You can enable the asynchronous mode and configure required parameters to improve the job throughput when you join dimension tables.

Background information

By default, the synchronous mode is used when you join dimension tables. The system queries the physical table and returns the association result each time a data record is added to the physical table. This results in low throughput and high latency. The asynchronous mode is introduced to process query requests in parallel, so that consecutive requests do not need to wait for processing.

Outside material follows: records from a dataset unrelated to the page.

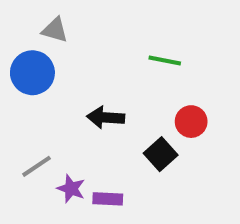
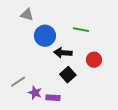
blue circle: (32, 73) -> (45, 36), moved
black arrow: (106, 117) -> (63, 53), moved
black square: (161, 154) -> (68, 75), moved

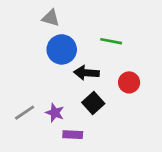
gray triangle: (27, 15) -> (51, 18), moved
purple star: (35, 93) -> (55, 113), moved

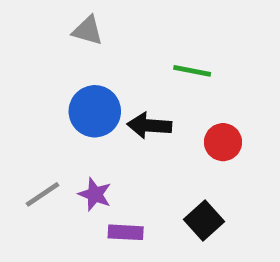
blue circle: (62, 49) -> (95, 111), moved
black square: (93, 103) -> (204, 220), moved

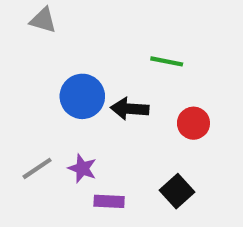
gray triangle: (88, 31) -> (43, 20), moved

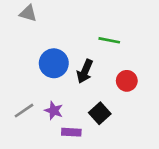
black arrow: (130, 109) -> (85, 71), turned -70
black square: (177, 191) -> (100, 113), moved

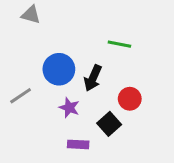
red circle: (127, 81) -> (130, 99), moved
gray line: (24, 111) -> (21, 96), moved
purple star: (54, 111) -> (69, 108), moved

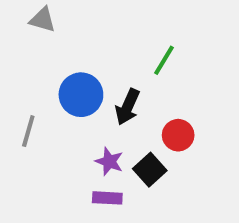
green line: (119, 44) -> (164, 60), turned -70
gray line: (21, 96) -> (28, 131), turned -40
purple star: (69, 108) -> (109, 161), moved

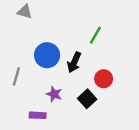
purple star: (109, 161) -> (54, 94), moved
purple rectangle: (107, 198) -> (38, 115), moved

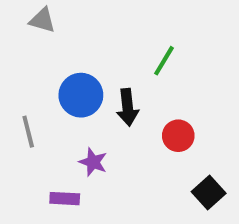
black arrow: (74, 62) -> (128, 107), turned -30
gray line: (16, 76) -> (28, 132), turned -30
black square: (87, 99) -> (209, 192), moved

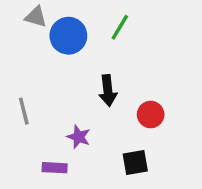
green line: (164, 61) -> (120, 27), moved
blue circle: (81, 95) -> (68, 36), moved
black square: (209, 192) -> (135, 163), moved, turned 32

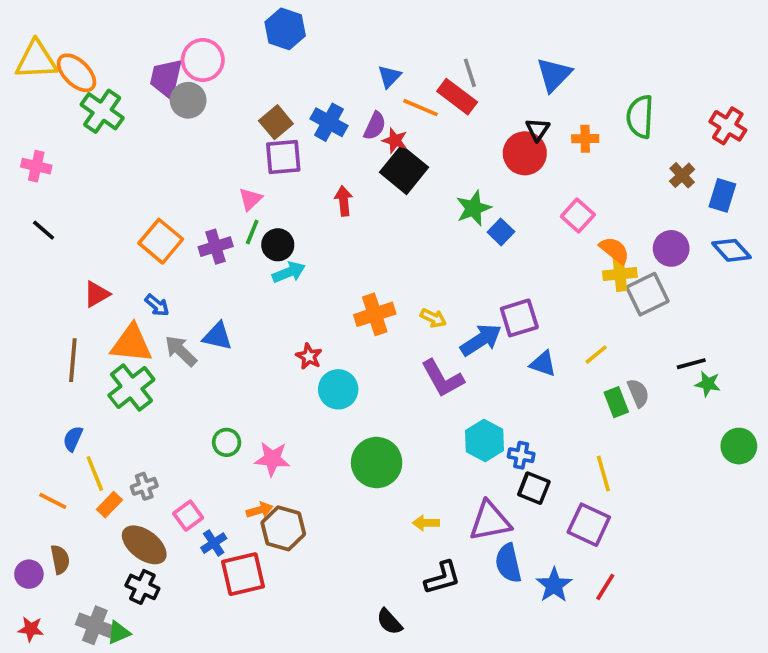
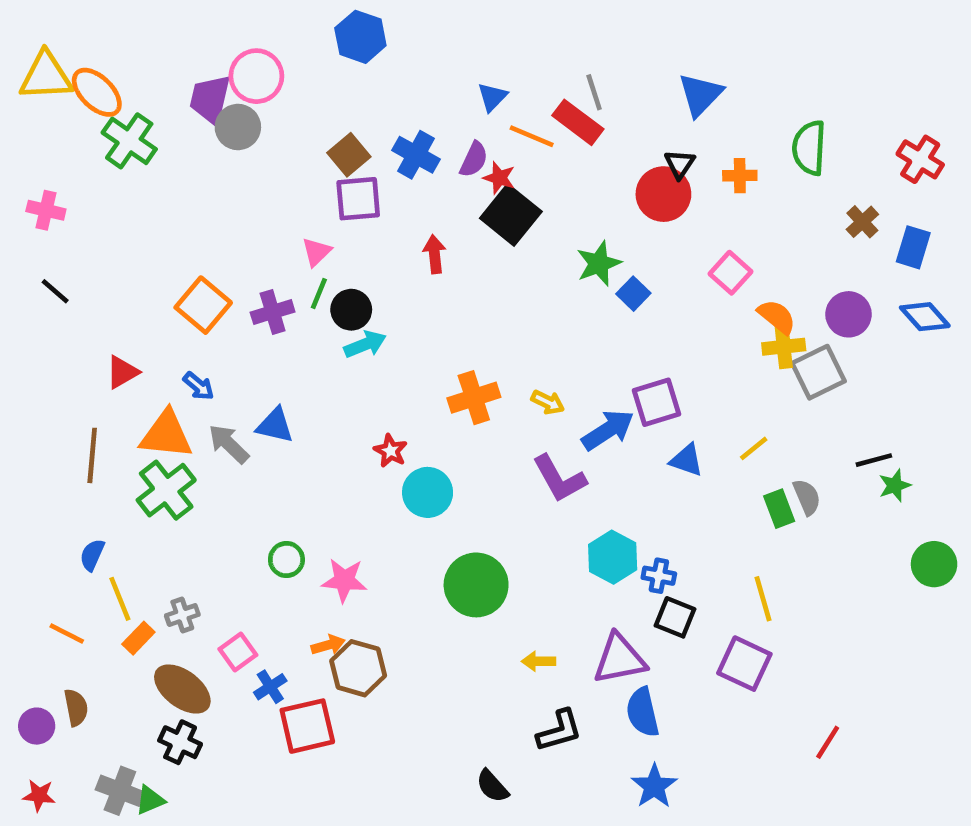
green star: (708, 384) -> (895, 485), turned -30
blue star: (554, 585) -> (654, 786), moved
red line: (605, 587) -> (828, 742), moved

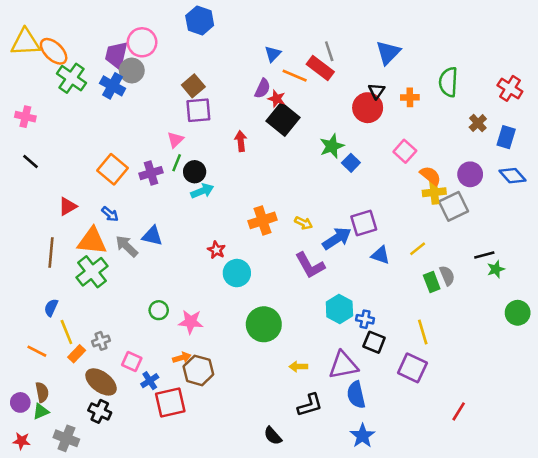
blue cross: (416, 155) -> (113, 86), moved
pink square: (238, 652) -> (132, 361), turned -30
green triangle: (150, 800) -> (41, 411), moved

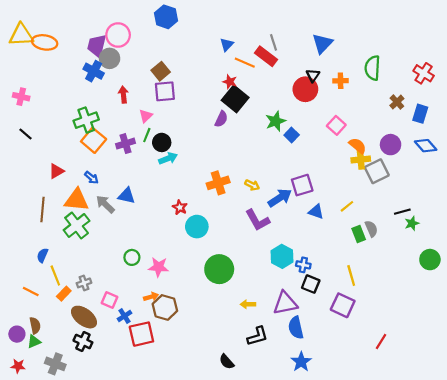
orange ellipse: (54, 51) -> (45, 42), turned -35
green cross: (72, 78) -> (86, 120), moved, turned 35
purple semicircle: (263, 88) -> (221, 119), moved
red arrow: (241, 141) -> (123, 95), moved

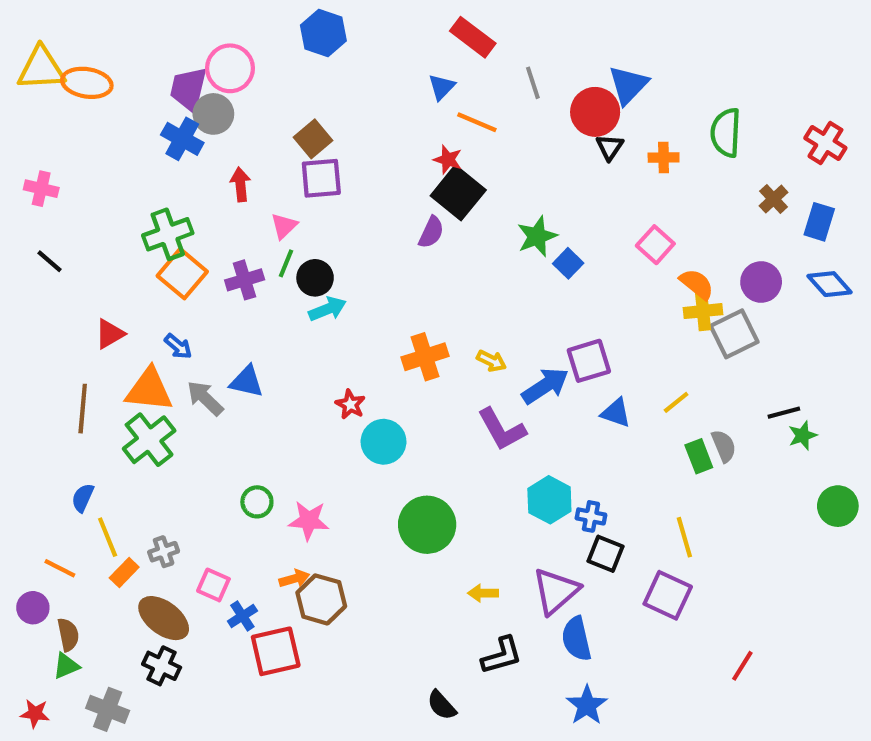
red rectangle: (266, 56) -> (473, 37), moved
red circle: (305, 89) -> (595, 112), moved
purple triangle: (285, 303) -> (556, 591), turned -30
purple circle: (17, 334) -> (33, 608), moved

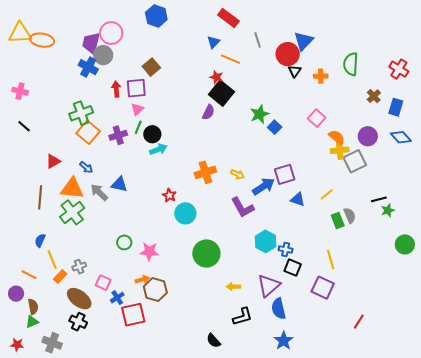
purple square: (321, 178) -> (136, 88), moved

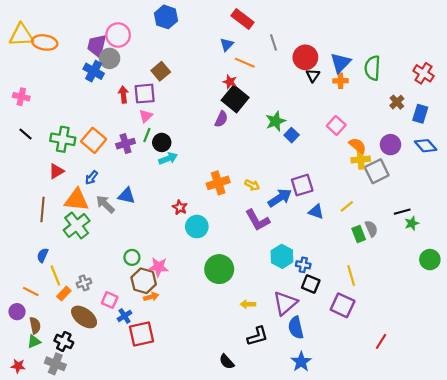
blue triangle: (304, 41) -> (340, 63), moved
green cross: (81, 113) -> (63, 139), moved, turned 30
blue arrow: (86, 167) -> (91, 178), turned 88
brown hexagon: (155, 290) -> (144, 281), moved
black cross: (78, 322) -> (64, 341), moved

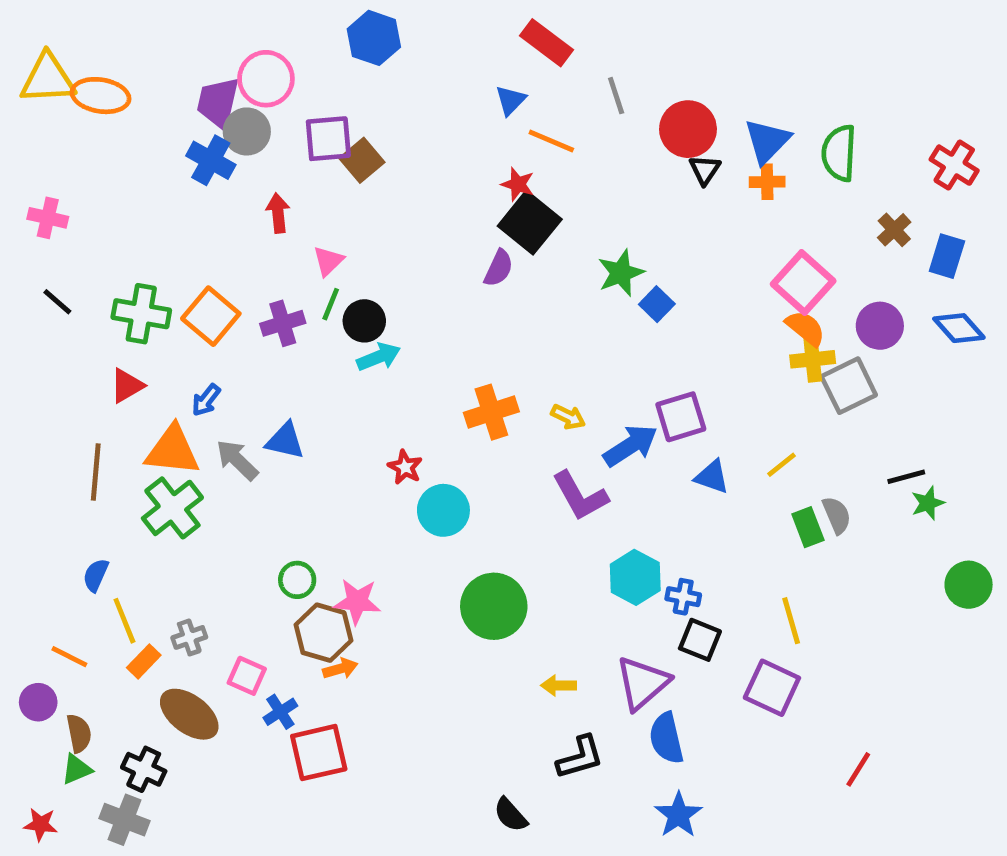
purple square: (145, 94) -> (328, 139), moved
pink square: (336, 125) -> (803, 283), moved, size x1.4

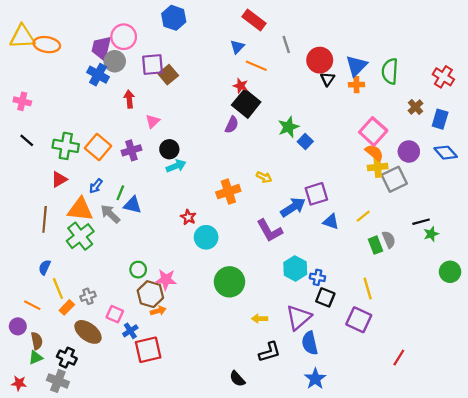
green line: (331, 304) -> (120, 193), moved
yellow arrow: (568, 417) -> (264, 177), moved

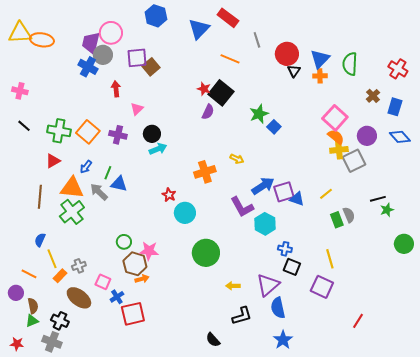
blue triangle: (237, 47) -> (199, 29), moved, size x1.6
red star: (241, 86) -> (204, 89), moved
purple cross: (131, 150) -> (118, 135), turned 30
purple square: (316, 194) -> (284, 192), moved
cyan hexagon: (295, 268) -> (265, 224), moved

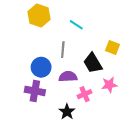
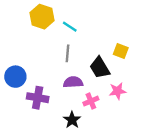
cyan line: (76, 25) -> (70, 27), moved
blue circle: (41, 67) -> (15, 77), moved

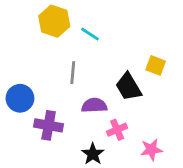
gray line: (68, 53) -> (73, 73), moved
pink star: (118, 91) -> (151, 150), moved

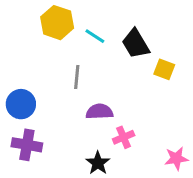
black trapezoid: (128, 87) -> (136, 44), moved
purple cross: (49, 125) -> (27, 145), moved
pink star: (151, 150) -> (176, 158), moved

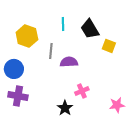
yellow hexagon: (57, 23) -> (27, 36), moved
cyan line: (95, 36) -> (63, 24), turned 56
purple semicircle: (99, 112) -> (69, 62), moved

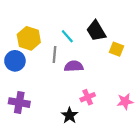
cyan line: (63, 24) -> (67, 36), moved, turned -40
blue circle: (14, 69) -> (15, 61), moved
pink star: (117, 105) -> (125, 101), moved

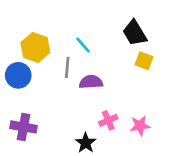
black trapezoid: (96, 31) -> (135, 33), moved
pink star: (125, 101) -> (140, 126), moved

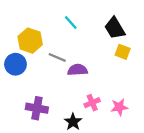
cyan line: (83, 45) -> (71, 22), moved
gray line: (67, 67) -> (57, 57), turned -72
purple cross: (23, 127) -> (37, 108), moved

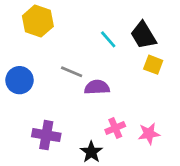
cyan line: (71, 22) -> (108, 39), moved
yellow hexagon: (30, 41) -> (38, 21), moved

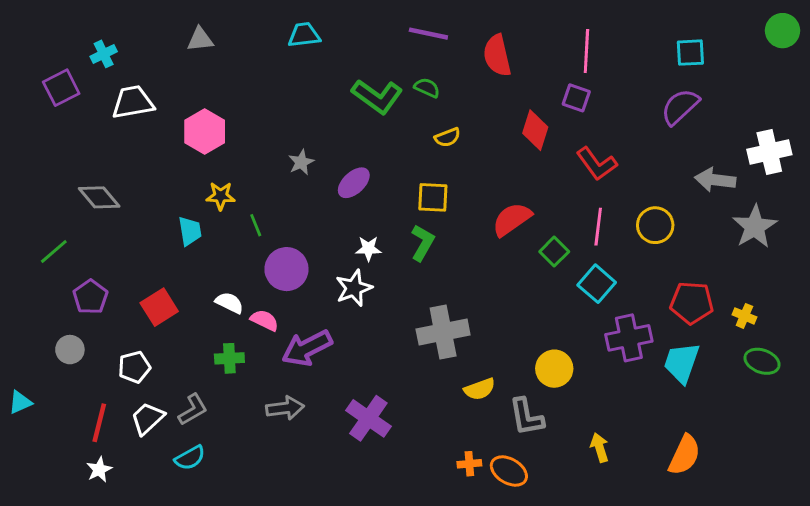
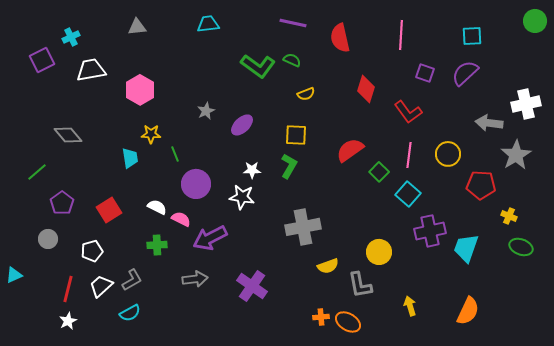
purple square: (576, 98) -> (425, 73), moved
white star: (354, 288) -> (242, 197), turned 30
red pentagon: (692, 303) -> (481, 185), moved

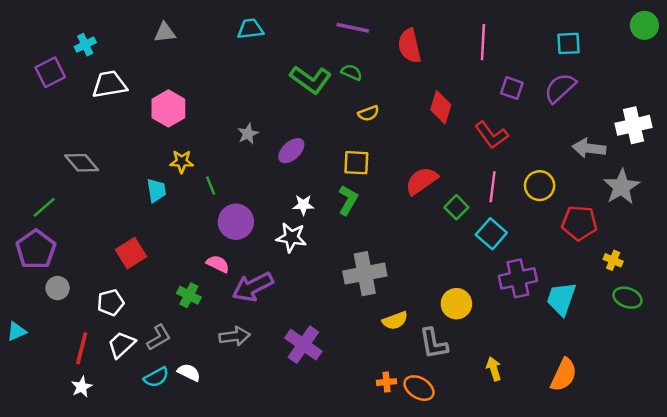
purple pentagon: (62, 203) -> (36, 249), moved, size x1.4
white semicircle: (157, 207) -> (189, 372), moved
green cross: (157, 245) -> (189, 295), turned 30

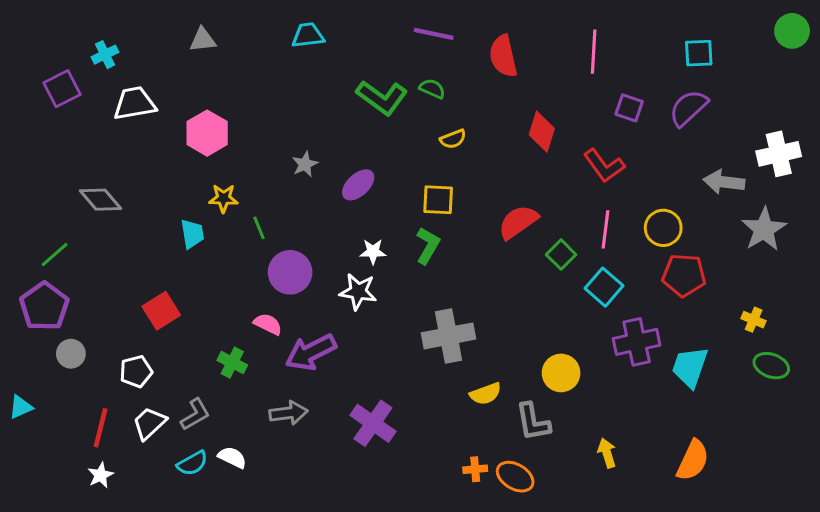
red pentagon: (579, 223) -> (684, 275), moved

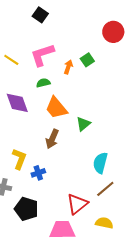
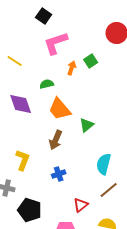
pink L-shape: (42, 55) -> (56, 43), moved
blue cross: (38, 173) -> (59, 174), moved
red triangle: (77, 204) -> (81, 205), size x0.7

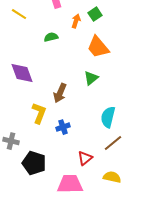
purple diamond: (21, 104) -> (22, 73), moved
orange trapezoid: (60, 109) -> (98, 47), moved
yellow L-shape: (23, 160) -> (39, 113), moved

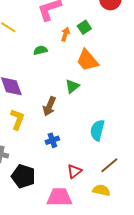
green triangle: (91, 78) -> (72, 86), moved
yellow L-shape: (39, 113) -> (17, 119), moved
brown line: (113, 143) -> (109, 165), moved

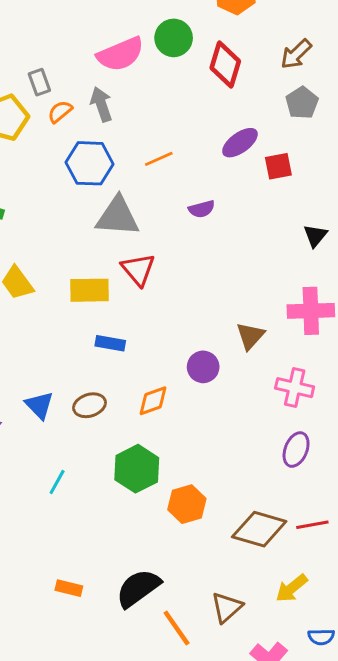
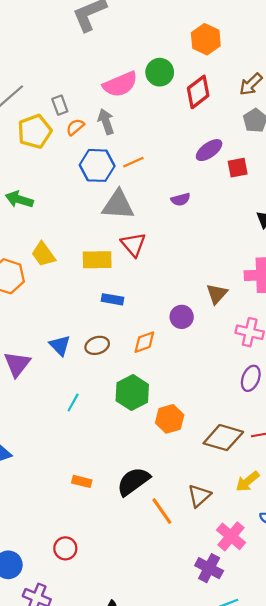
red diamond: (225, 64) -> (198, 92), turned 36
orange line: (159, 159) -> (133, 162), moved

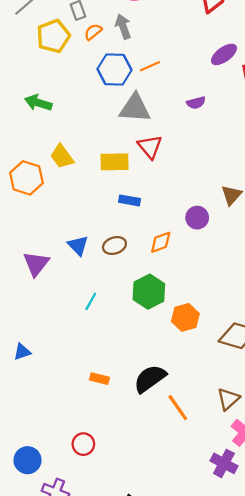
brown triangle: (199, 496) -> (228, 399), moved

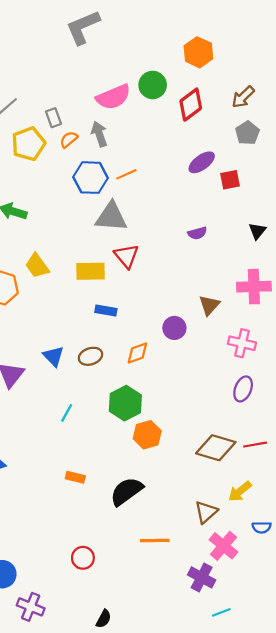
purple semicircle: (196, 103) -> (197, 233), moved
orange hexagon: (185, 317) -> (147, 435), moved
orange rectangle: (99, 379) -> (75, 477), moved
orange line: (178, 408) -> (155, 540), moved, turned -56
red circle: (83, 444) -> (83, 558), moved

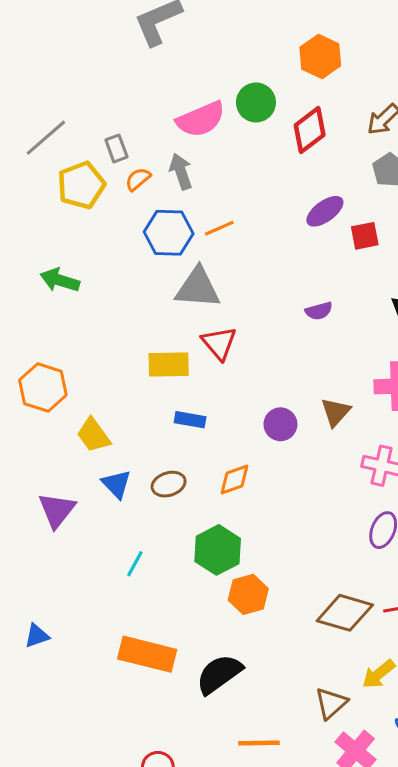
yellow trapezoid: (37, 266) -> (93, 435), moved
purple circle: (174, 328) -> (280, 424), moved
orange rectangle: (75, 477) -> (147, 654), size x2.0

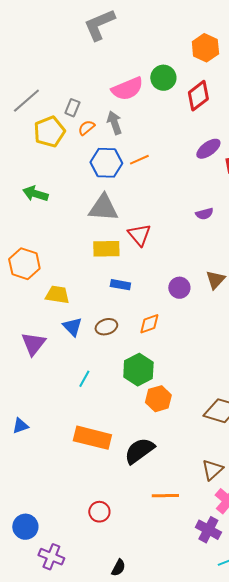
gray rectangle: (116, 148) -> (72, 108), turned 42
gray triangle: (198, 288) -> (103, 208), moved
yellow trapezoid: (93, 435) -> (57, 295), turned 135

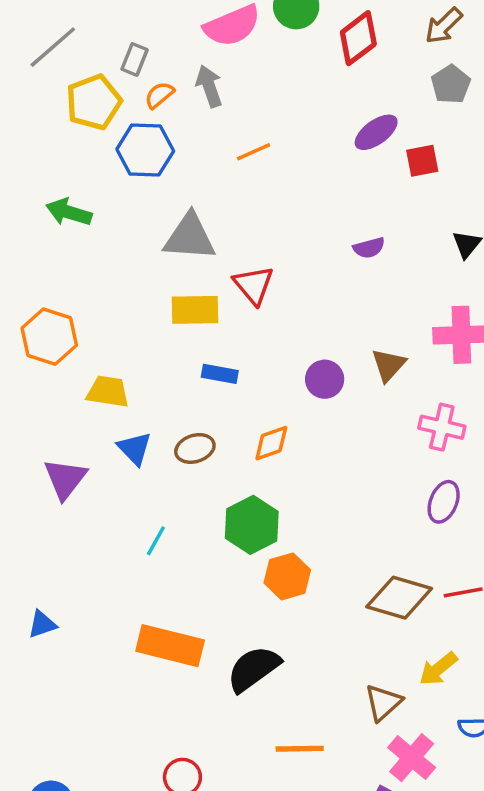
blue hexagon: (106, 163) -> (145, 150), moved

Flink SQL implements asynchronous join operations for dimension tables based on Flink Async I/O and asynchronous clients. This significantly improves job throughput. The following figure shows the comparison between the synchronous and asynchronous modes.Comparison between synchronous and asynchronous modes

Optimization method

Add async='true' to the WITH clause of the DDL statement of the dimension table. The following table describes the parameters related to the asynchronous mode.
Parameter Description Required Remarks
async Specifies whether to enable the asynchronous mode. No Default value: false.
asyncResultOrder Specifies whether to sort asynchronous results. No Valid values:
  • unordered (default value)
  • ordered
asyncTimeoutMs The timeout period of an asynchronous request, in milliseconds. No Default value: 180000.
asyncCapacity The maximum number of asynchronous requests in an asynchronous request queue. No Default value: 100.
asyncCallbackThreads The number of callback threads. No An asynchronous request is implemented by a thread. onComplete is called if an asynchronous request succeeds and onError is called if it fails. The number of times onComplete and onError are called controls the size of the thread pool. Default value: 50.
asyncConnectionQueueMaxsize The maximum number of requests that can be sent. No If the number of requests waiting for a server to process reaches the value specified by this parameter, asynchronous request calling is blocked to prevent out of memory of the client. Default value: 100.
asyncCallbackQueueMaxsize The maximum number of requests in a callback processing queue. No If the number of requests waiting for callback processing reaches the value specified by this parameter, asynchronous request calling is blocked to prevent out of memory of the client. Default value: 500.

Sample code

CREATE TABLE dim_cn_item(
    rowkey VARCHAR,
    item_id VARCHAR,
    title VARCHAR,
    cate_id VARCHAR,
    cate_name VARCHAR,
    cate_level1_id VARCHAR,
    cate_level2_id VARCHAR,
    cate_level3_id VARCHAR,
    cate_level1_name VARCHAR,
    cate_level2_name VARCHAR,
    cate_level3_name VARCHAR,
    pinlei_id VARCHAR,
    pinlei_name VARCHAR,
    bu_id VARCHAR,
    bu_name VARCHAR,
    PRIMARY KEY(rowkey)
) WITH(
    type='alihbase',
    diamondKey = 'xxxx',
    diamondGroup ='yyyy',
    cacheTTLMs='3600000',
    async='true',
    cache='LRU',
    columnFamily='cf',
    cacheSize='1000',
    tableName='yourTableName'
);